An 18th Century American Georgian House
Mr. Jonathan Nichols & Colonel Joseph Wanton, Jr.
After 1748, expansion in 1756
Mortise and tenon wood frame with brick infill
Named in honor of the English monarchs (George I, II, and III), who ruled for most of the 18th century, the “Georgian” style was popular in both England and the American Colonies. Georgian style houses can be recognized by a symmetrical façade, an elaborate front door entry and roof balustrade, and the use of classically inspired ornamentation derived from ancient Roman iconography. The style was brought to America from England around 1700 through the publication and dissemination of architectural design books. The publication of these handbooks, such as James Gibbs’ A Book of Architecture and Batty Langley’s The City and Country Builder's and Workman's Treasury of Designs, coincided with a period of extraordinary growth in population and building in the colonies. For colonists seeking the latest in technology and fashion, these publications, available through private booksellers and libraries, served as important “how-to” guides.

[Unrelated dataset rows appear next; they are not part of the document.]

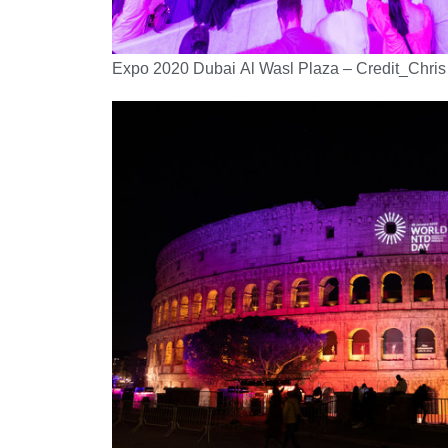
Expo 2020 Dubai Al Wasl Plaza – Credit_Chris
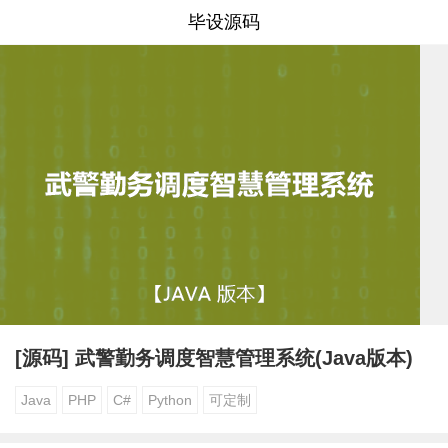
毕设源码
[源码] 武警勤务调度智慧管理系统(Java版本)
Java
PHP
C#
Python
可定制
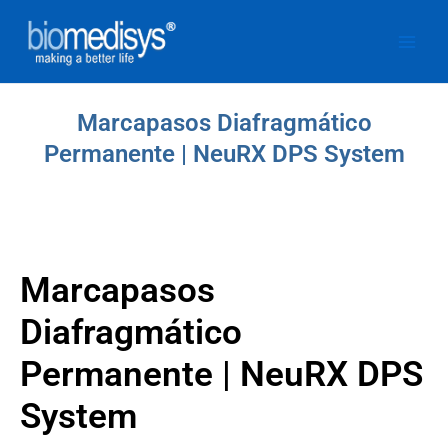
Ir
al
contenido
Marcapasos Diafragmático
Permanente | NeuRX DPS System
Marcapasos
Diafragmático
Permanente | NeuRX DPS
System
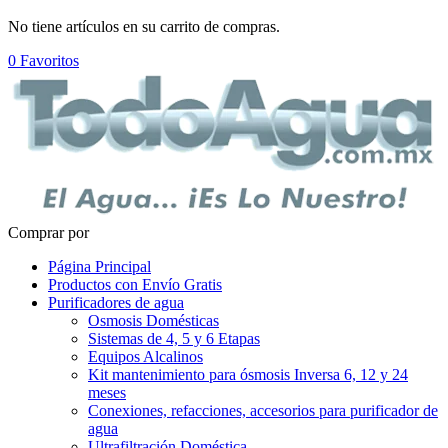
No tiene artículos en su carrito de compras.
0
Favoritos
Comprar por
Página Principal
Productos con Envío Gratis
Purificadores de agua
Osmosis Domésticas
Sistemas de 4, 5 y 6 Etapas
Equipos Alcalinos
Kit mantenimiento para ósmosis Inversa 6, 12 y 24
meses
Conexiones, refacciones, accesorios para purificador de
agua
Ultrafiltración Doméstica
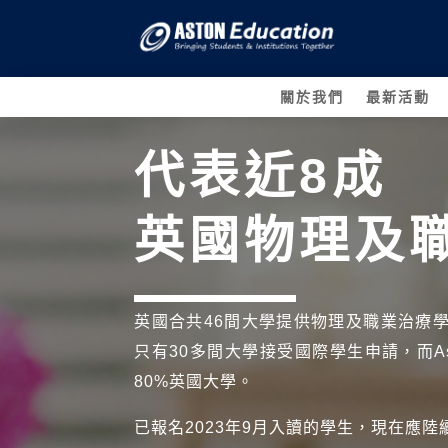
關於我們
最新活動
代表近8成
英國物理及
英國合共46間大學提供物理及職業治療
只有30多間大學接受國際學生申請，而Asto
80%英國大學。
已報名2023年9月入讀的學生，現在應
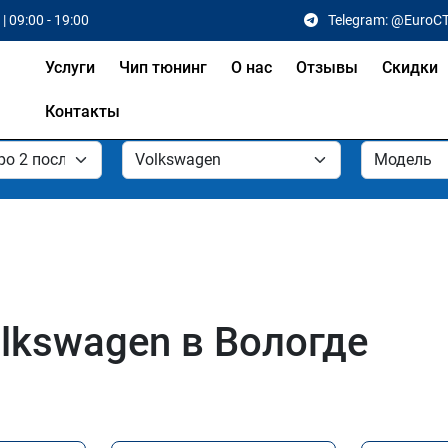
| 09:00 - 19:00
Telegram: @EuroC
Услуги
Чип тюнинг
О нас
Отзывы
Скидки
Контакты
lkswagen в Вологде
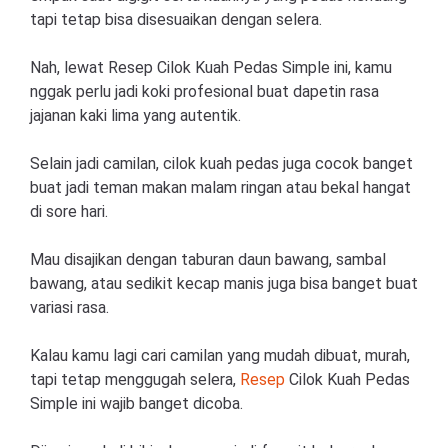
tapi tetap bisa disesuaikan dengan selera.
Nah, lewat Resep Cilok Kuah Pedas Simple ini, kamu
nggak perlu jadi koki profesional buat dapetin rasa
jajanan kaki lima yang autentik.
Selain jadi camilan, cilok kuah pedas juga cocok banget
buat jadi teman makan malam ringan atau bekal hangat
di sore hari.
Mau disajikan dengan taburan daun bawang, sambal
bawang, atau sedikit kecap manis juga bisa banget buat
variasi rasa.
Kalau kamu lagi cari camilan yang mudah dibuat, murah,
tapi tetap menggugah selera,
Resep
Cilok Kuah Pedas
Simple ini wajib banget dicoba.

Hunter House (1748) is a typical example of Georgian style architecture. It has a symmetrical five-bay façade, with two bays on either side of the central doorway, and chimneys at either end. The gambrel roof was originally covered in wood shingles, typical of the period, but was replaced with a slate roof in the 1870s.
The exterior of the house is covered in pine clapboards, which were widely available at the time. The use of hardwoods, such as oak, was typically reserved for shipbuilding. The focal point of a Georgian exterior was the front door. At Hunter House, the paneled front door is framed by pilasters that support an elaborately carved broken-arch pediment. At the center of the pediment is a pineapple, the colonial symbol of hospitality.
The Georgian Interior at Hunter House
The arrangement of the interior spaces in a Georgian house reflected the symmetry of the exterior. Hunter House has a central hallway, or passage, that extends from front to back and allows access to the four first-floor rooms (two on either side of the passage). The two rooms facing the street were used as parlors, with one being more formal than the other. The most formal chamber occupies the northeast corner of the first floor, and is one of the most important mid-eighteenth century rooms in America. In the 1940s, the contents of this room were slated to be dismantled and sold, but it garnered the interest of concerned citizens who joined to save the house and consequently formed the Preservation Society in 1945.
Usually square or rectangular in shape, the formal chamber of a grand Georgian house was focused on the fireplace wall decorated with columns, pilasters and other ornament, with cupboards for the display of valuable porcelain. In the 18th century, the finest chambers were fully paneled in wood from floor to ceiling. Newport houses of the period were known for the bold proportion of their framed paneling. The walls of the formal chamber at Hunter House are clearly defined by a raised architectural molding called “bolection.” Framed bolection moldings appear between the windows and over the fireplace. Flanking the windows, built-in shutters fold into the wall panels. Cornice moldings break out over the windows to form a lintel, adding further dimension.